For now I don’t know if I’ll be involved in that side of the project, I hope I am, but that’s for another day! Back to my actual point, because of the environment we run in our datacentres, our firewalls run with Virtual-Router Routing-Instances. A Virtual Router is similar than Cisco’s VRF concept however, with Juniper’s a Virtual Router is used for non-VPN related applications. So, I was asked to investigate if it was possible for our firewalls to be NTP clients to a NTP server via the master instance and also be able to act as a NTP server to attached clients within a routing-instance.

Note
You can get more detail about Juniper’s Routing-Instance Types on their TechLibrary Routing Instances Overview

Although it sounds a bit of a mouthful, the topology itself is quite straightforward. The diagram below shows the topology I’ll be testing with:

Routing

As the diagram shows, I’ll be using a standalone Juniper SRX220h and two ESXi Ubuntu 14.04LTS servers. The SRX will be a NTP client of the NTP server (km-vm4) via the master inet.0 table. The second client km-vm1 will be located within the Routing-Instance “test” and will be using the SRX220 as its NTP server. Security policies will need to be defined, as the stateful functionalities of the SRX will still be in use. Without creating security between the zones all traffic will be dropped.

Note
The Base configuration used in this topology is below. (I using this SRX for IPv6 testing as well, so ignore the vlan name lol)
Base Config
set interfaces ge-0/0/0 enable
set interfaces ge-0/0/0 unit 0 family ethernet-switching port-mode access
set interfaces ge-0/0/0 unit 0 family ethernet-switching vlan members internal-v6
set interfaces ge-0/0/1 enable
set interfaces ge-0/0/1 unit 0 family ethernet-switching port-mode access
set interfaces ge-0/0/1 unit 0 family ethernet-switching vlan members ntp-server
set interfaces vlan unit 100 family inet address 192.168.1.1/24
set interfaces vlan unit 101 family inet address 192.168.2.1/24

set security policies from-zone vlan100 to-zone vlan101 policy allow-ntp match source-address any
set security policies from-zone vlan100 to-zone vlan101 policy allow-ntp match destination-address any
set security policies from-zone vlan100 to-zone vlan101 policy allow-ntp match application junos-ntp
set security policies from-zone vlan100 to-zone vlan101 policy allow-ntp then permit

set security policies from-zone vlan101 to-zone vlan100 policy allow-ntp match source-address any
set security policies from-zone vlan101 to-zone vlan100 policy allow-ntp match destination-address any
set security policies from-zone vlan101 to-zone vlan100 policy allow-ntp match application junos-ntp
set security policies from-zone vlan101 to-zone vlan100 policy allow-ntp then permit

set security zones security-zone vlan100 interfaces vlan.100 host-inbound-traffic system-services any-service
set security zones security-zone vlan101 interfaces vlan.101 host-inbound-traffic system-services any-service

set routing-instances test instance-type virtual-router
set routing-instances test interface vlan.100

set vlans internal-v6 vlan-id 100
set vlans internal-v6 l3-interface vlan.100
set vlans ntp-server vlan-id 101
set vlans ntp-server l3-interface vlan.101

With this setup, the overall goal of this testing is to see if it’s possible to advertise specific routes from the inet.0 table to another routing table, to allow end to end connectivity between routing instances.

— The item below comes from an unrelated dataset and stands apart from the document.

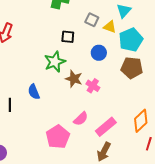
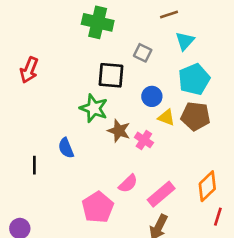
yellow triangle: (110, 27) -> (166, 118), moved
black square: (68, 37) -> (111, 75), size x1.5
green star: (55, 62) -> (94, 108), turned -30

This post will not show/explain how the stateful functionalities of the SRX series firewall works. That will be in another post :p

With all that talk and background out of the way… Let’s get cracking 🙂

With the NTP server already configured, the SRX need to set as an NTP client. This configuration is done under system ntp stanza. We set the remote server, ntp version and preference. In addition, I set two other statements; one is optional and the other had to be set. The statements, boot-server and source-address, Juniper defines these statements as:

  • boot-server: When the router or switch boots, it immediately synchronizes with the boot server even if the NTP process is explicitly disabled or if the time difference between the client and the boot server exceeds the threshold value of 1000 seconds.
  • source-address: This is statement useful for controlling which source address NTP will use to access your network when it is either responding to an NTP client request from your network or when it itself is sending NTP requests to your network.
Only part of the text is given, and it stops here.